After recalling basic definitions of stability and observability of dynamical systems and giving a bird's-eye survey of the available state estimation techniques, we are interested in the high-gain observers. These observers may be used when the system dynamics can be expressed in specific a coordinate under the so-called observability canonical form with the possibility to assign the rate of convergence arbitrarily by acting on a single parameter called the high-gain parameter. Despite the evident benefits of this class of observers, their use in real applications is questionable due to some drawbacks: numerical problems, the peaking phenomenon, and high sensitivity to measurement noise. The first part of the thesis aims to enrich the theory of high-gain observers with novel techniques to overcome or attenuate these challenging performance issues that arise when implementing such observers. The validity and applicability of our proposed techniques have been shown firstly on a simple one-gene regulatory network, and secondly on an SI epidemic model.
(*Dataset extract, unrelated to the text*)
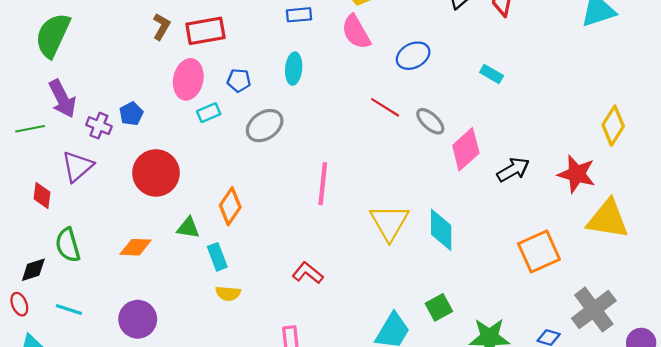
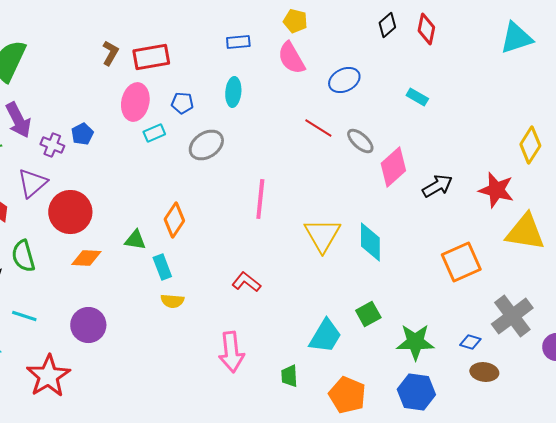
red circle: (156, 173) -> (70, 212), moved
The second part of the thesis studies the problem of state estimation using the moving horizon approach. The main advantage of MHE is that information
about the system can be explicitly considered in the form of constraints
and hence improve the estimates. In this work, we focus on estimation for nonlinear plants that can be rewritten in the form of quasi-linear parameter-varying systems with bounded unknown parameters. Moving-horizon estimators are proposed to estimate the state of such systems according to two different formulations, i.e., "optimistic" and "pessimistic". In the former case, we perform estimation by minimizing the least-squares moving-horizon cost with respect to both state variables and parameters simultaneously. In the latter, we minimize such a cost with respect to the state variables after picking up the maximum of the parameters. Under suitable assumptions, the stability of the estimation error given by the exponential boundedness is proved in both scenarios.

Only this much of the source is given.